● SUPPLIED RECORDS:
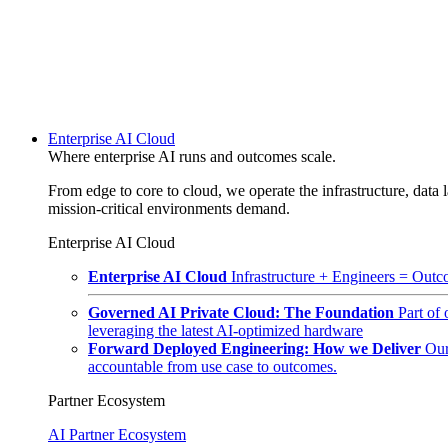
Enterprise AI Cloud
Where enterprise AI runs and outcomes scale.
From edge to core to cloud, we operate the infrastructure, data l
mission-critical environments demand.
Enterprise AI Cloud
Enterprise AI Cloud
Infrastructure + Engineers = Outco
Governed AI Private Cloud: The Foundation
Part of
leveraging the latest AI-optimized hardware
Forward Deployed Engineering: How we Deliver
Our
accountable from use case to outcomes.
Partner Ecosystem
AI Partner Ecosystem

● WHAT YOU ARE ASKED TO DO: Write down the full listing above exactly as it is, except for any images.

● RESULT FOR THIS EXERCISE:
Enterprise AI Cloud
Where enterprise AI runs and outcomes scale.
From edge to core to cloud, we operate the infrastructure, data l
mission-critical environments demand.
Enterprise AI Cloud
Enterprise AI Cloud
Infrastructure + Engineers = Outco
Governed AI Private Cloud: The Foundation
Part of
leveraging the latest AI-optimized hardware
Forward Deployed Engineering: How we Deliver
Our
accountable from use case to outcomes.
Partner Ecosystem
AI Partner Ecosystem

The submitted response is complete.